L’analyse dégage la présence au Canada français d’un pôle contestataire – républicain, radical et agnostique. Loin de suivre le conformisme religieux ou de faire mine de s’en accommoder, cette force politique s’oppose frontalement à la puissance de l’Église catholique. Après la lecture de cet ouvrage, devant les chiffres de vente de La Patrie, il n’est plus possible de considérer ce courant comme une fraction marginale de la société québécoise. Beaugrand fonde ce journal en 1879 et le dirige jusqu’en 1886. Il en reste propriétaire jusqu’en 1897. C’est une feuille importante dans l’histoire de la presse au Québec : son tirage initial à 5000 exemplaires passe rapidement à 8000, prenant une ampleur considérable dès le début des années 1880 grâce à des « améliorations technologiques qui mettent le quotidien au diapason de ce qui se fait de mieux en Amérique du Nord » (p. 273). Les combats dans l’arène politique et journalistique sont rudes : pour ne pas risquer l’excommunication, il est nécessaire d’adopter des stratégies de contournement à l’égard des préceptes de l’Église. Les lecteurs se délectent du registre de l’allusion et du sous-entendu, des jeux de mots et d’esprit qui caractérisent La Patrie.

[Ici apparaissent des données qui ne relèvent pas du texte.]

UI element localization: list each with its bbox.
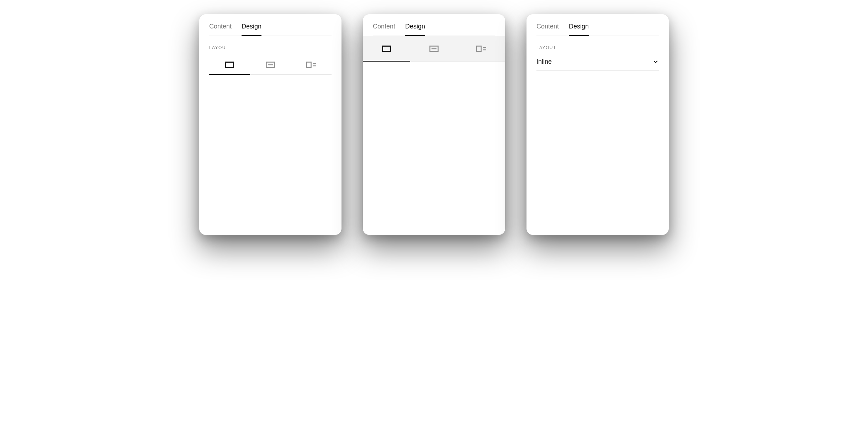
svg-rect-0 — [226, 62, 234, 67]
svg-rect-9 — [477, 46, 481, 51]
layout-segmented-bleed — [363, 36, 505, 62]
layout-card-icon — [429, 46, 439, 52]
section-label-layout: LAYOUT — [536, 45, 659, 50]
layout-option-float[interactable] — [458, 36, 505, 62]
svg-rect-3 — [306, 62, 311, 67]
layout-float-icon — [476, 46, 487, 52]
tab-content[interactable]: Content — [536, 23, 559, 36]
layout-option-inline[interactable] — [209, 55, 250, 74]
svg-rect-6 — [382, 46, 391, 51]
tab-content[interactable]: Content — [209, 23, 232, 36]
tab-content[interactable]: Content — [373, 23, 395, 36]
design-panel-dropdown: Content Design LAYOUT Inline — [526, 14, 669, 235]
layout-dropdown[interactable]: Inline — [536, 54, 659, 71]
layout-card-icon — [266, 62, 275, 68]
layout-option-card[interactable] — [410, 36, 457, 62]
layout-inline-icon — [225, 62, 234, 68]
chevron-down-icon — [652, 58, 659, 65]
layout-inline-icon — [382, 46, 391, 52]
section-label-layout: LAYOUT — [209, 45, 332, 50]
layout-segmented — [209, 55, 332, 75]
layout-option-card[interactable] — [250, 55, 291, 74]
tabs: Content Design — [536, 23, 659, 36]
layout-dropdown-value: Inline — [536, 58, 552, 65]
tab-design[interactable]: Design — [405, 23, 425, 36]
tab-design[interactable]: Design — [242, 23, 261, 36]
design-panel-contained: Content Design LAYOUT — [199, 14, 342, 235]
layout-option-float[interactable] — [291, 55, 332, 74]
tabs: Content Design — [373, 23, 495, 36]
layout-float-icon — [306, 62, 317, 68]
tabs: Content Design — [209, 23, 332, 36]
layout-option-inline[interactable] — [363, 36, 410, 62]
design-panel-bleed: Content Design — [363, 14, 505, 235]
tab-design[interactable]: Design — [569, 23, 589, 36]
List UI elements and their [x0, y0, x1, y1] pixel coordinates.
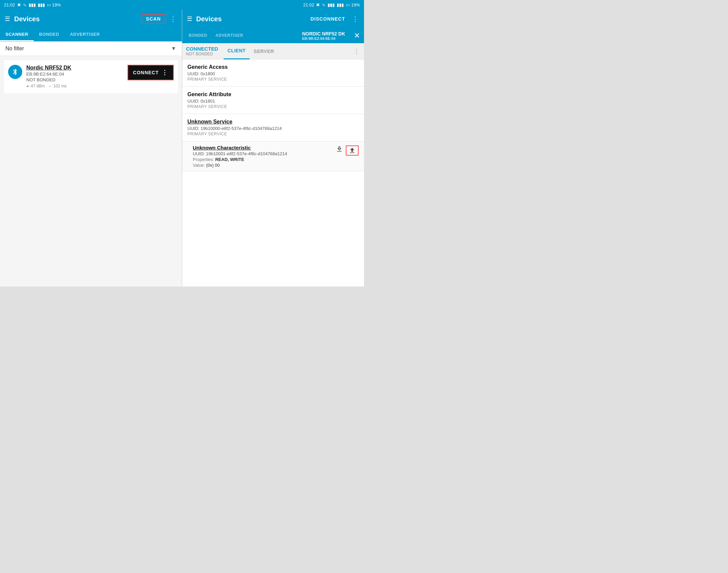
disconnect-button[interactable]: DISCONNECT — [308, 15, 348, 23]
bluetooth-icon: ✖ — [17, 2, 21, 7]
battery-left: ▭ 19% — [47, 2, 61, 7]
connect-button[interactable]: CONNECT ⋮ — [128, 65, 173, 80]
char-unknown-uuid: UUID: 19b10001-e8f2-537e-4f6c-d104768a12… — [193, 151, 333, 156]
service-generic-access-name: Generic Access — [188, 64, 359, 70]
tab-advertiser-left[interactable]: ADVERTISER — [64, 28, 105, 41]
signal-icon-r: ▮▮▮ — [328, 2, 335, 7]
right-toolbar-title: Devices — [196, 15, 304, 23]
battery-right: ▭ 19% — [346, 2, 360, 7]
device-meta: ◂ -47 dBm ↔ 102 ms — [26, 84, 123, 88]
characteristic-unknown: Unknown Characteristic UUID: 19b10001-e8… — [182, 141, 364, 171]
device-bond-status: NOT BONDED — [26, 77, 123, 82]
device-list: Nordic NRF52 DK EB:9B:E2:64:6E:04 NOT BO… — [0, 56, 182, 286]
signal-icon-2: ▮▮▮ — [38, 2, 45, 7]
right-panel: ☰ Devices DISCONNECT ⋮ BONDED ADVERTISER… — [182, 9, 364, 286]
services-list: Generic Access UUID: 0x1800 PRIMARY SERV… — [182, 59, 364, 286]
status-bar-right: 21:02 ✖ ∿ ▮▮▮ ▮▮▮ ▭ 19% — [303, 2, 360, 7]
service-generic-attribute: Generic Attribute UUID: 0x1801 PRIMARY S… — [182, 87, 364, 114]
right-connection-tabs: CONNECTED NOT BONDED CLIENT SERVER ⋮ — [182, 43, 364, 59]
service-generic-access: Generic Access UUID: 0x1800 PRIMARY SERV… — [182, 59, 364, 87]
right-panel-dots-button[interactable]: ⋮ — [353, 47, 360, 55]
char-upload-button[interactable] — [346, 145, 359, 156]
signal-arrow-icon: ◂ — [26, 84, 28, 88]
left-toolbar: ☰ Devices SCAN ⋮ — [0, 9, 182, 28]
service-generic-attribute-type: PRIMARY SERVICE — [188, 104, 359, 109]
char-info: Unknown Characteristic UUID: 19b10001-e8… — [193, 145, 333, 168]
char-properties: Properties: READ, WRITE — [193, 157, 333, 162]
char-value: Value: (0x) 00 — [193, 163, 333, 168]
left-time: 21:02 — [4, 2, 15, 7]
wifi-icon-r: ∿ — [322, 2, 326, 7]
right-device-mac: EB:9B:E2:64:6E:04 — [302, 36, 345, 40]
right-tab-device[interactable]: NORDIC NRF52 DK EB:9B:E2:64:6E:04 — [297, 28, 350, 43]
left-tabs: SCANNER BONDED ADVERTISER — [0, 28, 182, 42]
device-mac: EB:9B:E2:64:6E:04 — [26, 72, 123, 77]
char-download-button[interactable] — [336, 145, 343, 153]
right-toolbar-dots-button[interactable]: ⋮ — [352, 15, 359, 23]
filter-arrow-icon: ▼ — [171, 46, 176, 52]
service-generic-access-uuid: UUID: 0x1800 — [188, 71, 359, 76]
left-hamburger-button[interactable]: ☰ — [5, 15, 10, 23]
char-actions — [336, 145, 359, 156]
right-time: 21:02 — [303, 2, 314, 7]
status-bar-left: 21:02 ✖ ∿ ▮▮▮ ▮▮▮ ▭ 19% — [4, 2, 61, 7]
service-generic-access-type: PRIMARY SERVICE — [188, 77, 359, 82]
service-generic-attribute-name: Generic Attribute — [188, 91, 359, 98]
service-unknown: Unknown Service UUID: 19b10000-e8f2-537e… — [182, 114, 364, 141]
connection-status: CONNECTED NOT BONDED — [186, 46, 218, 56]
filter-text: No filter — [5, 46, 168, 52]
bluetooth-icon-r: ✖ — [316, 2, 320, 7]
connected-label: CONNECTED — [186, 46, 218, 52]
device-name: Nordic NRF52 DK — [26, 65, 123, 71]
right-hamburger-button[interactable]: ☰ — [187, 15, 192, 23]
right-device-tabs-bar: BONDED ADVERTISER NORDIC NRF52 DK EB:9B:… — [182, 28, 364, 43]
device-item: Nordic NRF52 DK EB:9B:E2:64:6E:04 NOT BO… — [4, 60, 178, 93]
left-toolbar-title: Devices — [14, 15, 137, 23]
left-panel: ☰ Devices SCAN ⋮ SCANNER BONDED ADVERTIS… — [0, 9, 182, 286]
tab-scanner[interactable]: SCANNER — [0, 28, 34, 41]
service-unknown-name: Unknown Service — [188, 119, 359, 125]
panels: ☰ Devices SCAN ⋮ SCANNER BONDED ADVERTIS… — [0, 9, 364, 286]
service-generic-attribute-uuid: UUID: 0x1801 — [188, 99, 359, 104]
connect-label: CONNECT — [133, 70, 159, 75]
left-dots-button[interactable]: ⋮ — [170, 15, 177, 23]
right-toolbar: ☰ Devices DISCONNECT ⋮ — [182, 9, 364, 28]
bonded-label: NOT BONDED — [186, 52, 218, 56]
device-info: Nordic NRF52 DK EB:9B:E2:64:6E:04 NOT BO… — [26, 65, 123, 88]
service-unknown-type: PRIMARY SERVICE — [188, 132, 359, 136]
filter-bar[interactable]: No filter ▼ — [0, 42, 182, 56]
signal-icon: ▮▮▮ — [29, 2, 36, 7]
right-tab-close-button[interactable]: ✕ — [350, 31, 364, 40]
char-unknown-name: Unknown Characteristic — [193, 145, 333, 151]
right-tab-advertiser[interactable]: ADVERTISER — [212, 30, 247, 42]
tab-server[interactable]: SERVER — [250, 43, 278, 59]
signal-icon-r2: ▮▮▮ — [337, 2, 344, 7]
status-bar: 21:02 ✖ ∿ ▮▮▮ ▮▮▮ ▭ 19% 21:02 ✖ ∿ ▮▮▮ ▮▮… — [0, 0, 364, 9]
device-bluetooth-icon — [8, 65, 22, 79]
wifi-icon: ∿ — [23, 2, 27, 7]
service-unknown-uuid: UUID: 19b10000-e8f2-537e-4f6c-d104768a12… — [188, 126, 359, 131]
tab-bonded-left[interactable]: BONDED — [34, 28, 64, 41]
connect-dots-icon: ⋮ — [162, 69, 168, 76]
tab-client[interactable]: CLIENT — [224, 43, 250, 59]
right-device-name: NORDIC NRF52 DK — [302, 31, 345, 36]
right-tab-bonded[interactable]: BONDED — [185, 30, 212, 42]
scan-button[interactable]: SCAN — [141, 14, 166, 24]
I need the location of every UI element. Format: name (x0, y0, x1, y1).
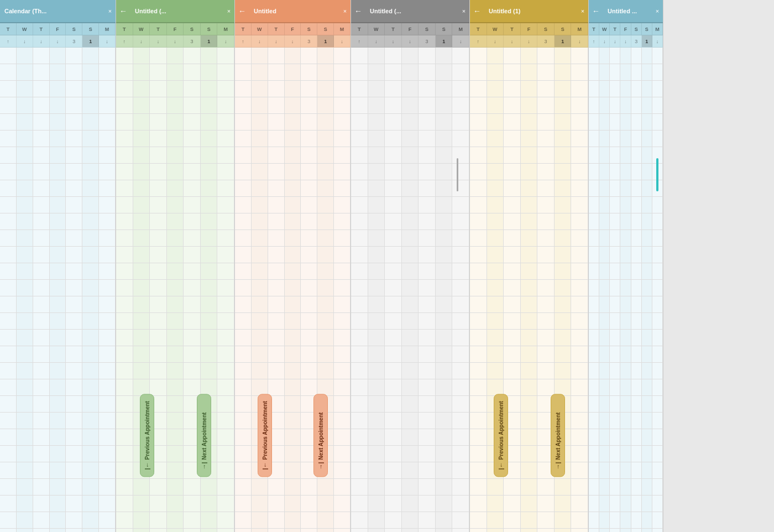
tab-title-5: Untitled (1) (484, 0, 577, 22)
panel-1: Calendar (Th... × T W T F S S M ↑ ↓ ↓ ↓ … (0, 0, 116, 532)
next-appt-button-5[interactable]: →| Next Appointment (551, 394, 565, 477)
date-row-2: ↑ ↓ ↓ ↓ 3 1 ↓ (116, 35, 234, 48)
day-header-S2: S (82, 23, 99, 35)
date-cell-7: ↓ (99, 35, 116, 47)
date-cell-6: 1 (82, 35, 99, 47)
grid-col (66, 48, 82, 532)
tab-bar-4: ← Untitled (... × (351, 0, 469, 23)
date-cell-4: ↓ (50, 35, 66, 47)
appt-buttons-5: |← Previous Appointment →| Next Appointm… (470, 394, 588, 477)
panels-container: Calendar (Th... × T W T F S S M ↑ ↓ ↓ ↓ … (0, 0, 774, 532)
cyan-scroll-indicator-6 (656, 158, 658, 191)
tab-title-4: Untitled (... (365, 0, 458, 22)
tab-bar-6: ← Untitled ... × (589, 0, 663, 23)
date-row-6: ↑ ↓ ↓ ↓ 3 1 ↓ (589, 35, 663, 48)
grid-col (50, 48, 66, 532)
day-header-W1: W (17, 23, 33, 35)
date-row-5: ↑ ↓ ↓ ↓ 3 1 ↓ (470, 35, 588, 48)
day-header-F1: F (50, 23, 66, 35)
tab-title-1: Calendar (Th... (0, 0, 104, 22)
grid-area-5: |← Previous Appointment →| Next Appointm… (470, 48, 588, 532)
tab-bar-2: ← Untitled (... × (116, 0, 234, 23)
prev-appt-button-5[interactable]: |← Previous Appointment (494, 394, 508, 477)
grid-col (99, 48, 116, 532)
close-button-6[interactable]: × (652, 0, 663, 22)
prev-appt-button-2[interactable]: |← Previous Appointment (140, 394, 154, 477)
tab-bar-1: Calendar (Th... × (0, 0, 116, 23)
appt-buttons-3: |← Previous Appointment →| Next Appointm… (235, 394, 351, 477)
next-appt-button-2[interactable]: →| Next Appointment (197, 394, 211, 477)
grid-area-1 (0, 48, 116, 532)
back-button-4[interactable]: ← (351, 0, 365, 22)
panel-4: ← Untitled (... × T W T F S S M ↑ ↓ ↓ ↓ … (351, 0, 470, 532)
close-button-5[interactable]: × (577, 0, 588, 22)
day-header-T2: T (33, 23, 50, 35)
grid-col (17, 48, 33, 532)
day-headers-5: T W T F S S M (470, 23, 588, 35)
next-appt-button-3[interactable]: →| Next Appointment (313, 394, 328, 477)
appt-buttons-2: |← Previous Appointment →| Next Appointm… (116, 394, 234, 477)
panel-5: ← Untitled (1) × T W T F S S M ↑ ↓ ↓ ↓ 3… (470, 0, 589, 532)
grid-area-6 (589, 48, 663, 532)
close-button-4[interactable]: × (458, 0, 469, 22)
date-cell-1: ↑ (0, 35, 17, 47)
day-header-T1: T (0, 23, 17, 35)
close-button-1[interactable]: × (104, 0, 116, 22)
back-button-6[interactable]: ← (589, 0, 603, 22)
grid-area-2: |← Previous Appointment →| Next Appointm… (116, 48, 234, 532)
grid-col (0, 48, 17, 532)
grid-area-3: |← Previous Appointment →| Next Appointm… (235, 48, 351, 532)
prev-appt-button-3[interactable]: |← Previous Appointment (258, 394, 272, 477)
date-cell-5: 3 (66, 35, 82, 47)
tab-bar-3: ← Untitled × (235, 0, 351, 23)
day-header-S1: S (66, 23, 82, 35)
day-headers-3: T W T F S S M (235, 23, 351, 35)
panel-2: ← Untitled (... × T W T F S S M ↑ ↓ ↓ ↓ … (116, 0, 235, 532)
scroll-indicator-4 (457, 158, 458, 191)
date-row-3: ↑ ↓ ↓ ↓ 3 1 ↓ (235, 35, 351, 48)
day-headers-1: T W T F S S M (0, 23, 116, 35)
grid-col (82, 48, 99, 532)
day-headers-6: T W T F S S M (589, 23, 663, 35)
tab-title-3: Untitled (249, 0, 339, 22)
day-headers-2: T W T F S S M (116, 23, 234, 35)
tab-title-2: Untitled (... (130, 0, 223, 22)
close-button-2[interactable]: × (223, 0, 234, 22)
grid-area-4 (351, 48, 469, 532)
grid-col (33, 48, 50, 532)
panel-6: ← Untitled ... × T W T F S S M ↑ ↓ ↓ ↓ 3… (589, 0, 663, 532)
back-button-3[interactable]: ← (235, 0, 249, 22)
back-button-2[interactable]: ← (116, 0, 130, 22)
date-cell-2: ↓ (17, 35, 33, 47)
date-row-1: ↑ ↓ ↓ ↓ 3 1 ↓ (0, 35, 116, 48)
day-header-M1: M (99, 23, 116, 35)
date-row-4: ↑ ↓ ↓ ↓ 3 1 ↓ (351, 35, 469, 48)
tab-title-6: Untitled ... (603, 0, 652, 22)
day-headers-4: T W T F S S M (351, 23, 469, 35)
panel-3: ← Untitled × T W T F S S M ↑ ↓ ↓ ↓ 3 1 ↓ (235, 0, 351, 532)
back-button-5[interactable]: ← (470, 0, 484, 22)
date-cell-3: ↓ (33, 35, 50, 47)
close-button-3[interactable]: × (339, 0, 351, 22)
tab-bar-5: ← Untitled (1) × (470, 0, 588, 23)
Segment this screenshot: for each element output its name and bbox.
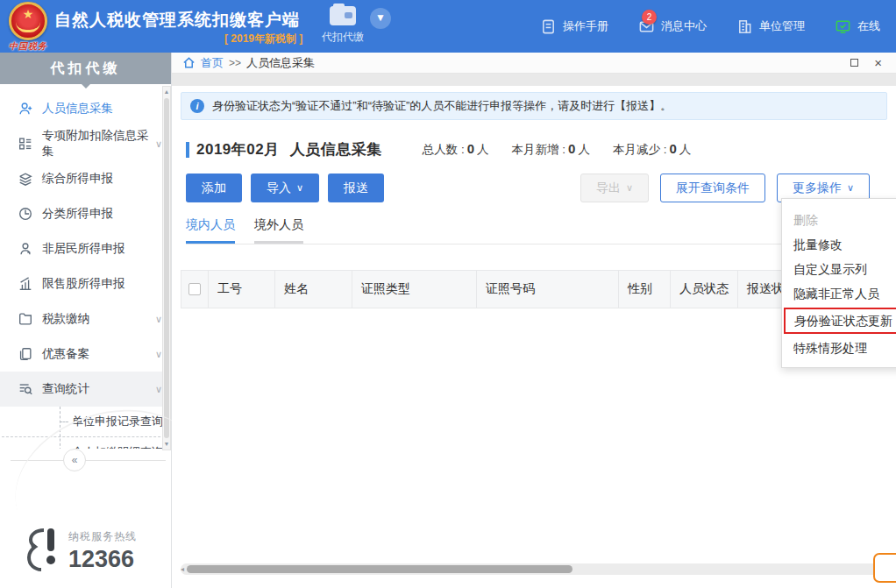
sidebar-item-label: 税款缴纳 <box>42 311 89 327</box>
chevron-down-icon: ∨ <box>155 138 162 150</box>
breadcrumb-current: 人员信息采集 <box>246 55 315 71</box>
manual-icon <box>540 18 557 35</box>
export-label: 导出 <box>596 181 621 196</box>
sidebar-item-restricted-shares[interactable]: 限售股所得申报 <box>0 266 171 301</box>
breadcrumb-separator: >> <box>229 57 241 69</box>
hotline-block: 纳税服务热线 12366 <box>21 527 137 576</box>
search-list-icon <box>18 381 33 397</box>
sidebar-item-special-deductions[interactable]: 专项附加扣除信息采集 ∨ <box>0 126 171 161</box>
stat-unit: 人 <box>477 143 489 156</box>
online-status[interactable]: 在线 <box>835 18 880 35</box>
stat-unit: 人 <box>679 143 692 156</box>
menu-item-custom-columns[interactable]: 自定义显示列 <box>782 257 896 281</box>
sidebar-item-label: 分类所得申报 <box>42 206 113 222</box>
select-all-checkbox[interactable] <box>188 283 201 295</box>
menu-item-batch-edit[interactable]: 批量修改 <box>782 232 896 257</box>
stat-removed-label: 本月减少 : <box>613 143 667 156</box>
online-status-icon <box>835 18 851 35</box>
main-content: 首页 >> 人员信息采集 × i 身份验证状态为“验证不通过”和“待验证”的人员… <box>172 53 896 588</box>
submit-button[interactable]: 报送 <box>328 174 384 202</box>
summary-stats: 总人数 :0人 本月新增 :0人 本月减少 :0人 <box>423 141 692 158</box>
layers-icon <box>18 171 33 187</box>
horizontal-scrollbar-thumb[interactable] <box>187 565 572 573</box>
col-id-number: 证照号码 <box>477 271 619 308</box>
building-icon <box>736 18 753 35</box>
period-title: 2019年02月 <box>196 139 280 159</box>
hotline-number: 12366 <box>68 546 137 573</box>
manual-button[interactable]: 操作手册 <box>540 18 608 35</box>
maximize-icon[interactable] <box>850 59 858 67</box>
company-management-label: 单位管理 <box>759 18 805 34</box>
app-header: ★ 中国税务 自然人税收管理系统扣缴客户端 [ 2019年新税制 ] 代扣代缴 … <box>0 0 896 53</box>
menu-item-hide-abnormal[interactable]: 隐藏非正常人员 <box>782 281 896 306</box>
sidebar-item-tax-payment[interactable]: 税款缴纳 ∨ <box>0 301 171 337</box>
message-center-button[interactable]: 2 消息中心 <box>638 18 707 35</box>
folder-icon <box>18 311 33 327</box>
sidebar-item-query-statistics[interactable]: 查询统计 ∨ <box>0 372 171 407</box>
sidebar-item-classified-income[interactable]: 分类所得申报 <box>0 196 171 231</box>
toolbar: 添加 导入 ∨ 报送 导出 ∨ 展开查询条件 更多操作 ∨ <box>186 174 870 202</box>
stat-new-value: 0 <box>568 141 575 156</box>
company-management-button[interactable]: 单位管理 <box>736 18 805 35</box>
message-badge: 2 <box>642 10 657 25</box>
menu-item-identity-verification-update[interactable]: 身份验证状态更新 <box>784 308 896 334</box>
hotline-label: 纳税服务热线 <box>68 529 137 544</box>
chevron-down-icon: ∨ <box>155 314 162 325</box>
sidebar-item-label: 优惠备案 <box>42 346 89 362</box>
module-label: 代扣代缴 <box>312 30 373 45</box>
more-actions-menu: 删除 批量修改 自定义显示列 隐藏非正常人员 身份验证状态更新 特殊情形处理 <box>781 198 896 368</box>
sidebar-scrollbar-thumb[interactable] <box>164 98 169 438</box>
module-chevron-down-icon[interactable]: ▼ <box>370 8 391 29</box>
wallet-icon <box>330 6 356 25</box>
tax-bureau-logo: ★ 中国税务 <box>4 1 53 52</box>
col-gender: 性别 <box>619 271 671 308</box>
chevron-down-icon: ∨ <box>626 182 633 194</box>
col-person-status: 人员状态 <box>671 271 738 308</box>
person-add-icon <box>18 101 33 117</box>
sidebar-item-nonresident-income[interactable]: 非居民所得申报 <box>0 231 171 266</box>
sidebar-item-label: 人员信息采集 <box>42 101 113 117</box>
col-employee-id: 工号 <box>209 271 275 308</box>
breadcrumb-home[interactable]: 首页 <box>201 55 224 71</box>
horizontal-scrollbar[interactable]: ◂ ▸ <box>181 563 887 575</box>
stat-removed-value: 0 <box>669 141 676 156</box>
expand-query-button[interactable]: 展开查询条件 <box>660 174 765 202</box>
hotline-icon <box>21 527 60 576</box>
tab-overseas-personnel[interactable]: 境外人员 <box>254 217 303 244</box>
menu-item-delete[interactable]: 删除 <box>782 208 896 232</box>
menu-item-special-cases[interactable]: 特殊情形处理 <box>782 336 896 360</box>
tax-regime-subtitle: [ 2019年新税制 ] <box>224 32 302 46</box>
sidebar-item-personnel-info[interactable]: 人员信息采集 <box>0 91 171 126</box>
export-button[interactable]: 导出 ∨ <box>580 174 649 202</box>
sidebar: 代扣代缴 人员信息采集 专项附加扣除信息采集 ∨ 综合所得申报 <box>0 53 172 588</box>
stat-new-label: 本月新增 : <box>512 143 566 156</box>
floating-corner-button[interactable] <box>873 553 896 583</box>
import-button[interactable]: 导入 ∨ <box>251 174 319 202</box>
chevron-down-icon: ∨ <box>155 349 162 360</box>
add-button[interactable]: 添加 <box>186 174 242 202</box>
module-switcher[interactable]: 代扣代缴 <box>312 6 373 45</box>
home-icon[interactable] <box>182 56 196 69</box>
sidebar-item-label: 限售股所得申报 <box>42 276 125 292</box>
stat-unit: 人 <box>578 143 590 156</box>
tax-emblem-icon: ★ <box>9 2 47 40</box>
sidebar-item-comprehensive-income[interactable]: 综合所得申报 <box>0 161 171 196</box>
person-icon <box>18 241 33 257</box>
notice-bar: i 身份验证状态为“验证不通过”和“待验证”的人员不能进行申报等操作，请及时进行… <box>181 92 887 120</box>
logo-text: 中国税务 <box>4 40 53 53</box>
sidebar-item-preferential-filing[interactable]: 优惠备案 ∨ <box>0 337 171 372</box>
title-row: 2019年02月 人员信息采集 总人数 :0人 本月新增 :0人 本月减少 :0… <box>186 139 882 159</box>
col-name: 姓名 <box>275 271 352 308</box>
more-actions-label: 更多操作 <box>793 181 842 196</box>
stat-total-label: 总人数 : <box>423 143 465 156</box>
import-label: 导入 <box>267 181 291 196</box>
scroll-up-icon[interactable]: ▲ <box>163 87 170 97</box>
sidebar-menu: 人员信息采集 专项附加扣除信息采集 ∨ 综合所得申报 分类所得申报 <box>0 84 171 449</box>
chevron-down-icon: ∨ <box>296 182 303 194</box>
tab-domestic-personnel[interactable]: 境内人员 <box>186 217 235 244</box>
sidebar-scrollbar[interactable]: ▲ ▼ <box>162 86 171 450</box>
info-icon: i <box>190 99 204 113</box>
close-icon[interactable]: × <box>874 58 882 68</box>
manual-label: 操作手册 <box>563 18 608 34</box>
header-nav: 操作手册 2 消息中心 单位管理 在线 <box>540 0 880 53</box>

Beaugrand joue-t-il la carte de la Confédération pour mieux s’opposer aux ingérences politiques du clergé ? Nationaliste canadien-français, il se veut un loyal partenaire de ses compatriotes anglophones. Sa francophilie ne l’empêche pas de prôner la bonne entente au sein du Dominion, même s’il souhaite une réforme de la Constitution de 1867. Si « le croisement du républicanisme et du nationalisme n’a rien de vraiment exceptionnel à la fin du XIXe siècle », « ce mariage est loin d’être majoritaire » (p. 509), admet l’auteur. On pourrait ajouter que ce croisement cautionne un nationalisme tempéré, et donc acceptable par les milieux anglophones. S’il fraye avec les politiciens et diplomates français, Beaugrand fréquente également la gentry montréalaise. « Jamais las des attentions et des honneurs » (p. 500), il fait feu de tout bois pour réussir sa spectaculaire ascension sociale.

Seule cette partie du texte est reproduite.